Cardiomythology
by Virginia M. Mohlere
How many years lost at sea, a blood-dark sea, in a coracle made of bone — threading the narrow current between desire's whirlpool and duty’s rock. Something always sings the heart off course: heart of the southern hemisphere, navigating by constellation. But voyages to the ghost world never generate souvenirs — things are only left there, splinters, scraps of skin. (Hell is a country of lost possessions.) The heart cast off its lines after years hiding in a cow-shaped box, waiting for a bull-skinned god, waiting to transform, flower to grain, into a reflecting pool, an amber-dripped tree, a flight of arrows. Or suddenly setting hounds to the object of lust and playing wetly in the shreds.

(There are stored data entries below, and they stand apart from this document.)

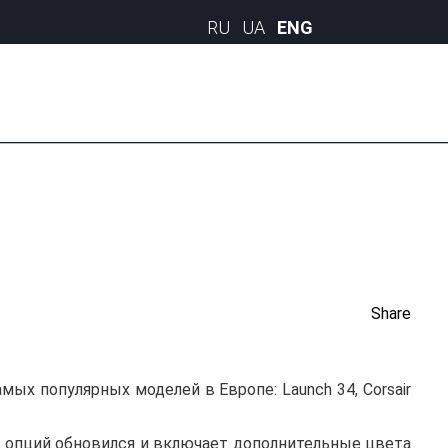
Share
мых популярных моделей в Европе: Launch 34, Corsair
к опций обновился и включает дополнительные цвета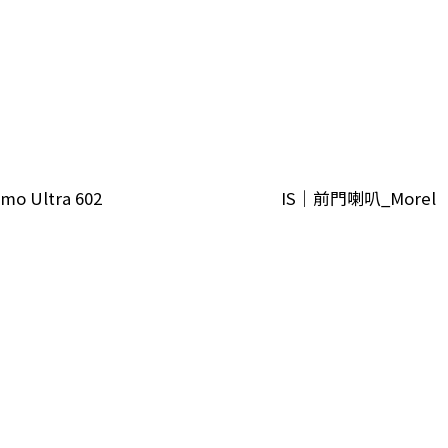
mo Ultra 602
IS｜前門喇叭_Morel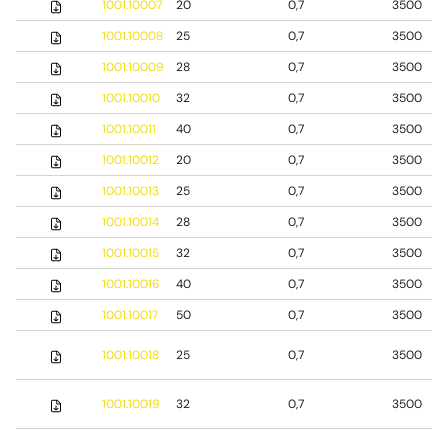
1001.10007
20
0,7
3500
1001.10008
25
0,7
3500
1001.10009
28
0,7
3500
1001.10010
32
0,7
3500
1001.10011
40
0,7
3500
1001.10012
20
0,7
3500
1001.10013
25
0,7
3500
1001.10014
28
0,7
3500
1001.10015
32
0,7
3500
1001.10016
40
0,7
3500
1001.10017
50
0,7
3500
1001.10018
25
0,7
3500
1001.10019
32
0,7
3500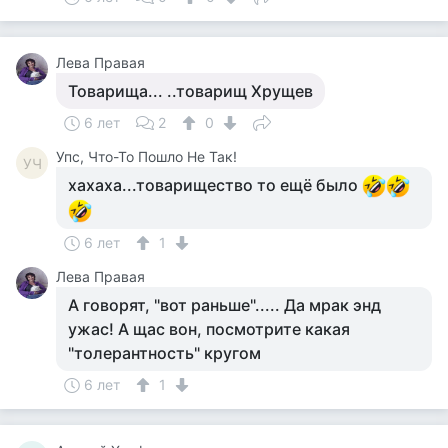
Лева Правая
Товарища... ..товарищ Хрущев
6 лет
2
0
Упс, Что-То Пошло Не Так!
УЧ
хахаха...товарищество то ещё было
6 лет
1
Лева Правая
А говорят, "вот раньше"..... Да мрак энд
ужас! А щас вон, посмотрите какая
"толерантность" кругом
6 лет
1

It is a heart constructed by a lonely doll-maker, cobbled together with stitches and tape, parts knocked off like the moon, formed and reformed. As a bone knit after fracture is stronger, this heart is more elastic, powerful, but it simply ticks off time — worn out by tumult, ruddering from star to star. Hoping to wash up finally on a quiet grey shore.
Virginia Mohlere was born on one solstice, and her sister was born on the other. Her chronic writing disorder stems from early childhood. She is an assistant editor of Scheherezade's Bequest. Her fiction and poetry have appeared in Cabinet des Fées, Chiaroscuro, Mythic Delirium, Strange Horizons, and Mad Scientist Journal, among others. She can usually be found with ink stains on her fingers and tea stains on her shirt.
When asked what she is currently reading, Mohlere replied, "I'm currently reading Hide Me Among the Graves by Tim Powers. Pre-Raphaelites + vampires = WHEEE!"